Table 3: Some Identified Risks for a House Construction Schedule
Optimistic | Most Likely | Pessimistic | ||
---|---|---|---|---|
Design is incomplete | 80% | 95% | 125% | 150% |
Site investigation is inadequate | 30 | 100 | 120 | 135 |
Material is unavailable | 25 | 100 | 125 | 130 |
Material is late or defective | 35 | 95 | 110 | 130 |
Inspectors are unavailable | 30 | 125 | 150 | 200 |
Rework will be necessary | 25 | 100 | 110 | 135 |
Materials are purchased incorrectly | 10 | 100 | 110 | 130 |
Soil conditions are poor | 25 | 100 | 115 | 135 |
Owner makes changes | 50 | 95 | 110 | 130 |
Source: GAO | GAO-16-89G
According to table 3, we can suspect that the biggest risk in the construction schedule involves design and that the plan may be too aggressive in assuming that the design will be completed early. Moreover, late or defective materials and changes by the owner are also likely to affect the schedule.

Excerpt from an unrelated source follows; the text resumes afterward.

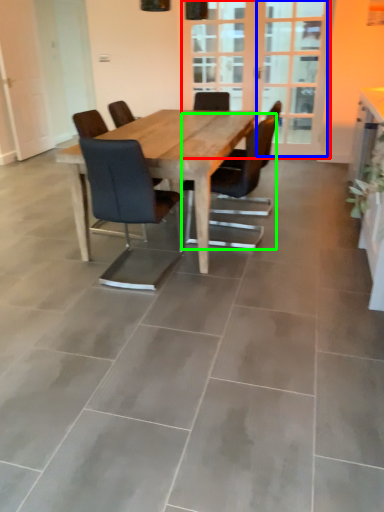 Question: Which object is positioned farthest from screen door (highlighted by a red box)? Select from screen door (highlighted by a blue box) and chair (highlighted by a green box).

Choices:
 (A) screen door
 (B) chair

Answer: (B) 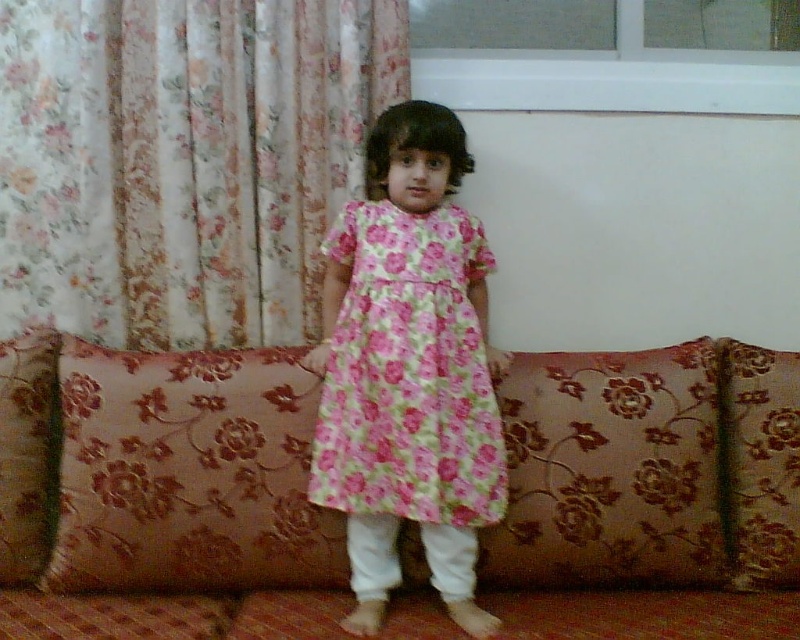 Can you confirm if brown floral cushion at center is thinner than floral fabric pillow at left?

In addition to including discrete threats and opportunities, we can include risks that represent ambiguity about the future. The existence of these ambiguities is known (their likelihood is 100 percent) but their effects are unknown. For example, we know that the productivity of labor will affect the duration of many activities, but whether the overall effect is positive (an opportunity) or negative (a threat) is unknown. We can also include some element of general uncertainty. For example, we know that natural variability surrounds each of our duration estimates, so we include an uncertainty to represent a global estimating error. Table 4 identifies some uncertainties for the house construction schedule.
Table 4: Some Uncertainties for a House Construction Schedule
Optimistic | Most likely | Pessimistic | ||
---|---|---|---|---|
Productivity of labor | 100% | 95% | 100% | 110% |
Efficacy of general contractor | 100 | 90 | 100 | 125 |
Schedule estimating error | 100 | 95 | 105 | 115 |
Source: GAO | GAO-16-89G
With the risk driver method, the risks shown in tables 3 and 4 will appear as factors that multiply the durations of the activities they are assigned to, if they occur in the iteration. Once the risks are assigned to activities, a simulation is run. The results may be similar to those in figure 38.
Figure 38: House Construction Schedule Results from a Risk Driver Simulation
In this instance, the schedule date of February 10 is estimated to be less than 1 percent likely, based on the current plan. If the owner chose the 70th percentile, the date would be April 14, representing a 2-month time contingency. Notice that the risk driver method has caused a wider spread of uncertainty between the 5 percent and 95 percent confidence dates compared to the three-point duration method. By combining the two methods, three-point estimates may be used to represent bias and uncertainty, while risk drivers are used to represent identifiable risk events that may be mitigated.